# How to identify "Grain" in aluminum



## scroc (Jan 16, 2017)

Hey men, I recently purchased some 7075 plate and blocks from my metal dealer and the blocks were marked with arrows showing how the grain ran.
 I cut some pieces on the bandsaw and squared them up on the lathe but was unable to notice any differences in finish or machineing quality while working with this material.
My question is how do I identify how the grain runs and does it make any difference in finish or strength?
steve


----------



## Longboy (Jan 17, 2017)

From what I am reading, "grain" in metallurgy isn't referring to a visible direction like found in a piece of wood. Rather a multi step process of tempering. The grain size determining the strength of the material. However the material can be rolled to a grain alignment for specific properties. I see terms of process like "eta precipitates" and "eta phase" but don't understand the nomenclature in my kwikie look up! If you are building aviation or marine items.....it matters. Modeling.....unlikely!
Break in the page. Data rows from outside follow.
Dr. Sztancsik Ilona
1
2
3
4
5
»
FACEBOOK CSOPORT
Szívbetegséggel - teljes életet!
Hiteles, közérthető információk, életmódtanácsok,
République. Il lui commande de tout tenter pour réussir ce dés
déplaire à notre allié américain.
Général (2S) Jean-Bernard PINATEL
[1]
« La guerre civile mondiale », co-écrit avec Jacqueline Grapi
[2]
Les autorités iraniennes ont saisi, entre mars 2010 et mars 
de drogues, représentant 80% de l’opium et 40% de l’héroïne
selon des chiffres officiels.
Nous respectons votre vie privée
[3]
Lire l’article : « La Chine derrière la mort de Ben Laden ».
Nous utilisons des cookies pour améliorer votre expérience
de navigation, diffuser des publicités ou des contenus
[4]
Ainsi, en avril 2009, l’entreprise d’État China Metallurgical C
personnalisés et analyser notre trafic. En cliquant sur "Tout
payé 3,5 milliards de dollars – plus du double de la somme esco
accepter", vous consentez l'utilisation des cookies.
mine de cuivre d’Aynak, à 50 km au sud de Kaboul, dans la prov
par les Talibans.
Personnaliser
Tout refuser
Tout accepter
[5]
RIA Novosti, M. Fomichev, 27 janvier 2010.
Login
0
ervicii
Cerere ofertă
https://www.britannica.com/science/grain-solid
https://en.wikipedia.org/wiki/7075_aluminium_alloy


----------



## bobm985 (Jan 17, 2017)

Grain is usually only a factor when bending.  Tighter bends can be made across the grain without cracking, and must be considered when the bend radius is less than twice the thickness, depending on the material and its hardness.  Books on presswork can provide specifics.  Grain direction is the same as the rolling direction, lengthwise.
Regards,
Bob


----------



## Chiptosser (Jan 17, 2017)

For hobbyist applications, you don't have to worry about the grain direction.
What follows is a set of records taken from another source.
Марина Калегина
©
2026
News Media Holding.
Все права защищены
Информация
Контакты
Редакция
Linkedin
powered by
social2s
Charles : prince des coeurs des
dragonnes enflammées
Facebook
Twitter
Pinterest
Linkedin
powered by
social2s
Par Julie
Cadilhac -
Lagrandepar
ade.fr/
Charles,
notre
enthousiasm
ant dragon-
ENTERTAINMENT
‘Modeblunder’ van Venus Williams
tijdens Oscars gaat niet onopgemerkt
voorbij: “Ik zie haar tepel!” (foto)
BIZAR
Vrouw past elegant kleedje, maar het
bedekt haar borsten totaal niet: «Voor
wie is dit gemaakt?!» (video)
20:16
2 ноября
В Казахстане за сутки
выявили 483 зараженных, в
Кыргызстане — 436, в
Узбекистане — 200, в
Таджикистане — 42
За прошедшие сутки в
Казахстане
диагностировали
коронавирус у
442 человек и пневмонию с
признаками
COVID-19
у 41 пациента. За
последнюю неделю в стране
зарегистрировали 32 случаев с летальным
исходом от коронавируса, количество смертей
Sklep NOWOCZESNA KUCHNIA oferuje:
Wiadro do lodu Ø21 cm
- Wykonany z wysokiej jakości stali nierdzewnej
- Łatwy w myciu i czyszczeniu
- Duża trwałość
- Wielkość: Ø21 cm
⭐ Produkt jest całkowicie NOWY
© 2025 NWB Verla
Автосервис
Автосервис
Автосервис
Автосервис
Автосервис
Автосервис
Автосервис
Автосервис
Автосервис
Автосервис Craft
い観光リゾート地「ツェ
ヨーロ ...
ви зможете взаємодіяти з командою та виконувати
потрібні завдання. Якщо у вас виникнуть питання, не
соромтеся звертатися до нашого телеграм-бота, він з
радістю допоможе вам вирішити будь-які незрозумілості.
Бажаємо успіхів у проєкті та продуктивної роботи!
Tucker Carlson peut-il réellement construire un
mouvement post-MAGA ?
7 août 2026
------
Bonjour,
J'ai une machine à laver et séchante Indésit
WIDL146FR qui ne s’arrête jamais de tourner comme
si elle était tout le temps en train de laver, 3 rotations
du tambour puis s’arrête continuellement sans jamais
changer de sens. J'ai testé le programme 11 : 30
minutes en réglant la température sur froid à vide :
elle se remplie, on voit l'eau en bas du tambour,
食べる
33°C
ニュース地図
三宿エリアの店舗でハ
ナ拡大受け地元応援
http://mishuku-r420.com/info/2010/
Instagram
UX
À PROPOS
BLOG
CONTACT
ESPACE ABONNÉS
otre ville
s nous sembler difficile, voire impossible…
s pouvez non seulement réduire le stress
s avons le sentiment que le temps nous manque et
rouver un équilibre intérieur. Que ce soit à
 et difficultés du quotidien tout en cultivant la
Unless you are making something 5,10,20 feet long and exposed to many flex cycles.


----------



## bazmak (Jan 17, 2017)

Certain alum alloys should be folded across the grain.If folded with the grain
it weakens the metal and even cracks.If my memory serves me correctly
what we used to call duraluminiun was prone.Also certain alloys work/age harden which also causes problem.No experience but the aircraft industry
has very strict stds


----------



## Nick Hulme (Jan 18, 2017)

Etchants for Aluminium alloys usually include HF so I don't think home metallurgy/microscopy is a practical option ;-)


----------